In the same period, totally different parsing architectures have been proposed, to obtain dependency-based syntactic representations. The properties of dependency structures, in which each word is related to exactly one other word, make it possible to define dependency parsing as a sequence of simple actions (such as read buffer and store word on top of a stack, attach read word as dependent of stack top word, attach read word as governor of stack top word ...) [94], [74]. Classifiers can be trained to choose the best action to perform given a partial parsing configuration. In another approach, dependency parsing is cast into the problem of finding the maximum spanning tree within the graph of all possible word-to-word dependencies, and online classification is used to weight the edges [73]. These two kinds of statistical dependency parsing allow to benefit from discriminative learning, and its ability to easily integrate various kinds of features, which is typically needed in a complex task such as parsing.

Statistical parsing is now effective, both for syntagmatic representations and dependency-based syntactic representations.
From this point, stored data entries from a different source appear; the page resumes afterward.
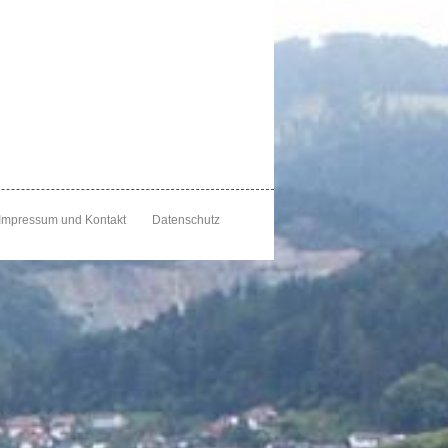
Impressum und Kontakt
Datenschutz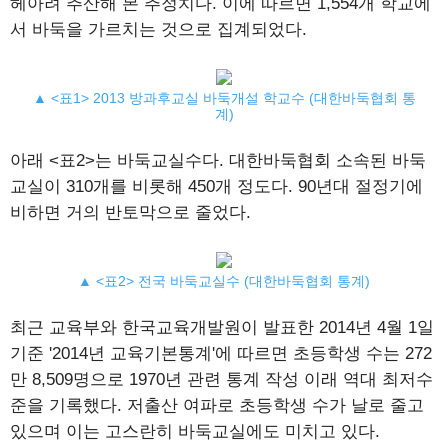
헤아려 추산해 본 추정치다. 이에 따르면 1,554개 학교에
서 바둑을 가르치는 것으로 집계되었다.
▲ <표1> 2013 방과후교실 바둑개설 학교수 (대한바둑협회 통
계)
아래 <표2>는 바둑교실수다. 대한바둑협회 소속된 바둑
교실이 310개를 비롯해 450개 정도다. 90년대 절정기에
비하면 거의 반토막으로 줄었다.
▲ <표2> 전국 바둑교실수 (대한바둑협회 통계)
최근 교육부와 한국교육개발원이 발표한 2014년 4월 1일
기준 '2014년 교육기본통계'에 따르면 초등학생 수는 272
만 8,509명으로 1970년 관련 통계 작성 이래 역대 최저수
준을 기록했다. 저출산 여파로 초등학생 수가 날로 줄고
있으며 이는 고스란히 바둑교실에도 미치고 있다.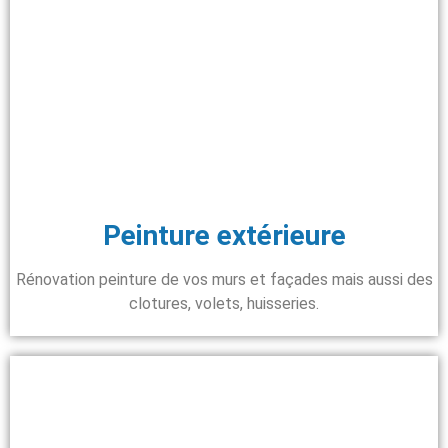
Peinture extérieure
Rénovation peinture de vos murs et façades mais aussi des
clotures, volets, huisseries.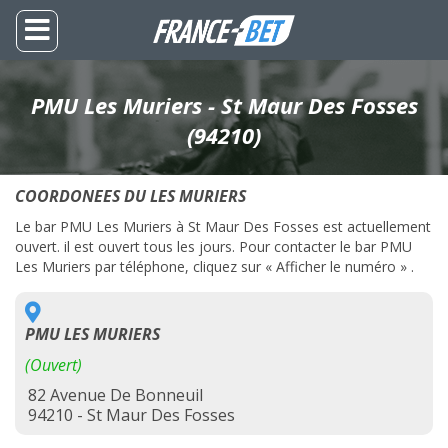
PMU Les Muriers - St Maur Des Fosses
(94210)
COORDONEES DU LES MURIERS
Le bar PMU Les Muriers à St Maur Des Fosses est actuellement
ouvert. il est ouvert tous les jours. Pour contacter le bar PMU
Les Muriers par téléphone, cliquez sur « Afficher le numéro » .
PMU LES MURIERS
(Ouvert)
82 Avenue De Bonneuil
94210 - St Maur Des Fosses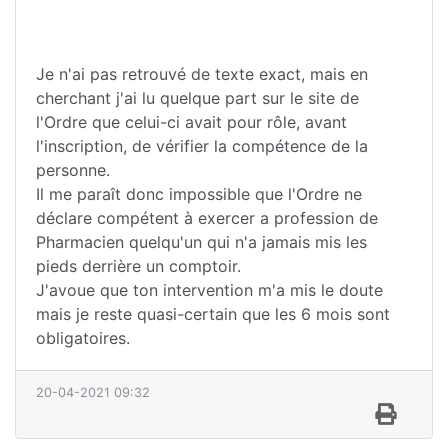
Je n'ai pas retrouvé de texte exact, mais en
cherchant j'ai lu quelque part sur le site de
l'Ordre que celui-ci avait pour rôle, avant
l'inscription, de vérifier la compétence de la
personne.
Il me paraît donc impossible que l'Ordre ne
déclare compétent à exercer a profession de
Pharmacien quelqu'un qui n'a jamais mis les
pieds derrière un comptoir.
J'avoue que ton intervention m'a mis le doute
mais je reste quasi-certain que les 6 mois sont
obligatoires.
20-04-2021 09:32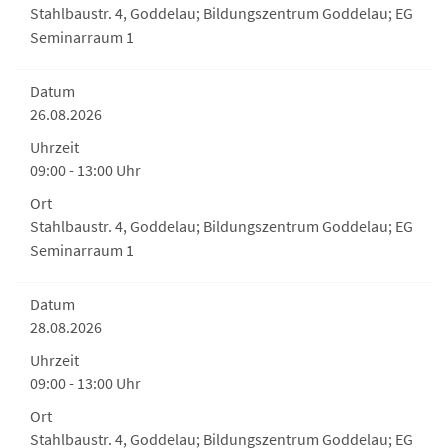
Stahlbaustr. 4, Goddelau; Bildungszentrum Goddelau; EG
Seminarraum 1
Datum
26.08.2026
Uhrzeit
09:00 - 13:00 Uhr
Ort
Stahlbaustr. 4, Goddelau; Bildungszentrum Goddelau; EG
Seminarraum 1
Datum
28.08.2026
Uhrzeit
09:00 - 13:00 Uhr
Ort
Stahlbaustr. 4, Goddelau; Bildungszentrum Goddelau; EG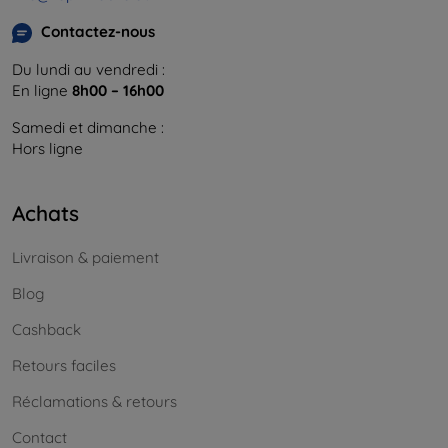
Contactez-nous
Du lundi au vendredi :
En ligne
8h00 – 16h00
Samedi et dimanche :
Hors ligne
Achats
Livraison & paiement
Blog
Cashback
Retours faciles
Réclamations & retours
Contact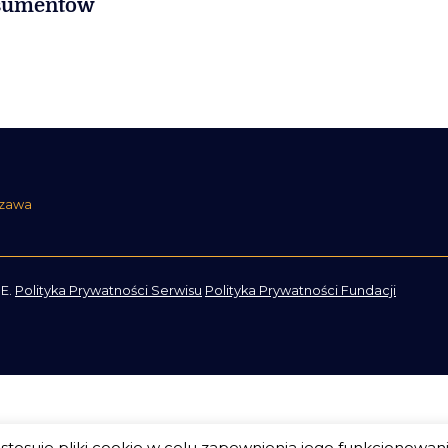
sumentów
szawa
E.
Polityka Prywatności Serwisu
Polityka Prywatności Fundacji
tosuje pliki cookie w celu zapewnienia jego funkcjonowan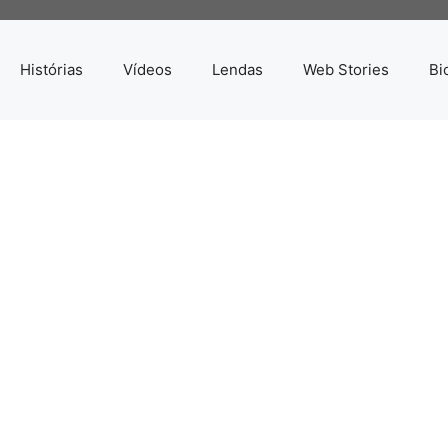
Histórias
Vídeos
Lendas
Web Stories
Bi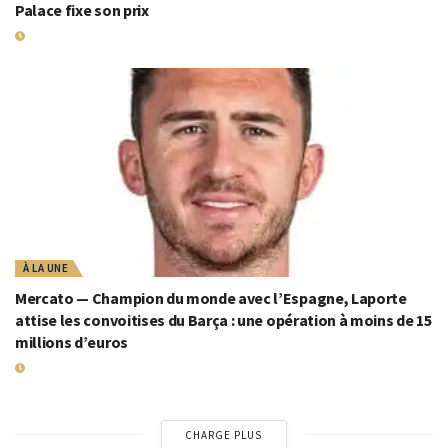
Palace fixe son prix
21 JUILLET 2026
À LA UNE
Mercato — Champion du monde avec l’Espagne, Laporte
attise les convoitises du Barça : une opération à moins de 15
millions d’euros
21 JUILLET 2026
CHARGE PLUS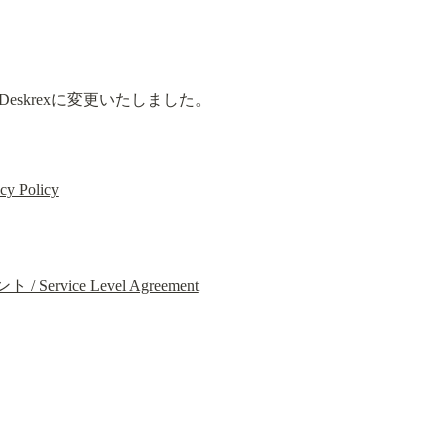
skrexに変更いたしました。
Policy
rvice Level Agreement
Alpage has obtained state-of-the-art parsing results for French, by adapting various parser learners for French, and works on the current challenges in statistical parsing, namely (1) robustness and portability across domains and (2) the ability to incorporate exogenous data to improve parsing attachment decisions. Alpage is the first French team to have turned the French TreeBank into a resource usable for training statistical parsers, to distribute a dependency version of this treebank, and to make freely available various state-of-the art statistical POS-taggers and parsers for French. We review below the approaches that Alpage has tested and adapted, and the techniques that we plan to investigate to answer these challenges.

In order to investigate statistical parsers for French, we have first worked how to use the French Treebank [53], [52] and derive the best input for syntagmatic statistical parsing [60]. Benchmarking several PCFG-based learning frameworks [86] has led to state-of-the-art results for French, the best performance being obtained with the split-merge Berkeley parser (PCFG with latent annotations) [76].

In parallel to the work on dependency based representation, presented in the next paragraph, we also conducted a preliminary set of experiments on richer parsing models based on Stochastic Tree Insertion Grammars as used in [58] and which, besides their inferior performance compared to PCFG-LA based parser, raise promising results with respect to dependencies that can be extracted from derivation trees. One variation we explored, that uses a specific TIG grammar instance, a vertical grammar called spinal grammars, exhibits interesting properties wrt the grammar size typically extracted from treebanks (a few hundred unlexicalized trees, compared to 14 000 CFG rules). These models are currently being investigated in our team [89].

Pursuing our work on PCFG-LA based parsing, we investigated the automatic conversion of the treebank into dependency syntax representations [57], that are easier to use for various NLP applications such as question-answering or information extraction, and that are a better ground for further semantic analysis. This conversion can be applied on the treebank, before training a dependency-based parser, or on PCFG-LA parsed trees. This gives the possibility to evaluate and compare on the same gold data, both syntagmatic- and dependency-based statistical parsing. This also paved the way for studies on the influence of various types of lexical information.